Don and Alex Tapscott, authors of Blockchain Revolution (2016), define blockchain as an “…incorruptible digital ledger of economic transactions that can be programmed to record not just financial transactions but virtually everything of value”.
Blockchain has been a talking point for many years, but with the maturity in public and private blockchain frameworks – Hyperledger Fabric and Ethereum, respectively – in 2016, further demystification of the technology, and more use cases getting discussed, it came into focus in 2017. Its inherent positive properties such as data security, privacy, reliability, and interoperability are creating excitement and impacting business in several areas.
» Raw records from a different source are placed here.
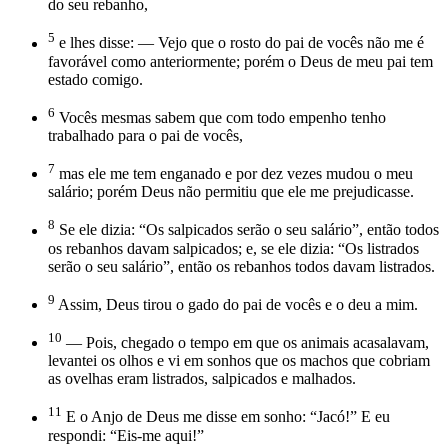
do seu rebanho,
5
e lhes disse: — Vejo que o rosto do pai de vocês não me é
favorável como anteriormente; porém o Deus de meu pai tem
estado comigo.
6
Vocês mesmas sabem que com todo empenho tenho
trabalhado para o pai de vocês,
7
mas ele me tem enganado e por dez vezes mudou o meu
salário; porém Deus não permitiu que ele me prejudicasse.
8
Se ele dizia: “Os salpicados serão o seu salário”, então todos
os rebanhos davam salpicados; e, se ele dizia: “Os listrados
serão o seu salário”, então os rebanhos todos davam listrados.
9
Assim, Deus tirou o gado do pai de vocês e o deu a mim.
10
— Pois, chegado o tempo em que os animais acasalavam,
levantei os olhos e vi em sonhos que os machos que cobriam
as ovelhas eram listrados, salpicados e malhados.
11
E o Anjo de Deus me disse em sonho: “Jacó!” E eu
respondi: “Eis-me aqui!”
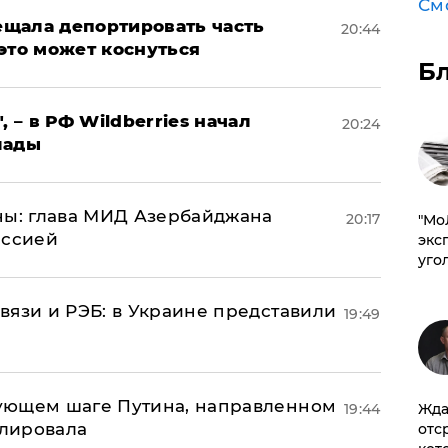
См
щала депортировать часть
20:44
это может коснуться
Б
, – в РФ Wildberries начал
20:24
лады
ны: глава МИД Азербайджана
20:17
​"М
иссией
эксп
уго
вязи и РЭБ: в Украине представили
19:49
ующем шаге Путина, направленном
Жда
19:44
улировала
отс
I have previously touched upon this topic in a white paper (written along with my colleague Suhas J) titled ‘Harness Abundance the Blockchain Way’, with a focus on supply chain management. This time around, I will explore the versatility of blockchain in the context of life sciences and healthcare. The emphasis will be on tackling problems in the area of clinical trials, building trust, improving compliance, and enhancing efficiency.
Hurdles in Clinical Trials
Clinical trials are comprised of multiple phases, with each phase involving several stakeholders exchanging a variety of data related to drugs, patient health, collected samples, etc. This is in addition to the exchange of physical material such as drugs, sample tubes or vials, and medical apparatus and devices, among other things.
The clinical trial process must align with a well-defined and pre-agreed protocol from the very beginning. The average clinical trial can take anywhere between three to seven years, and therefore has major cost implications for the sponsor and the drug manufacturing company. Tufts Center for the Study of Drug Development has released an assessment of the high cost to develop and win marketing approval for a new drug.
Fraud in the clinical trial process is not uncommon, since the final goal of the drug manufacturer is to earn millions from the drug being tested. Consequently, there is a tendency to cut short processes and expedite the trial by fudging data without adhering to protocol and procedures.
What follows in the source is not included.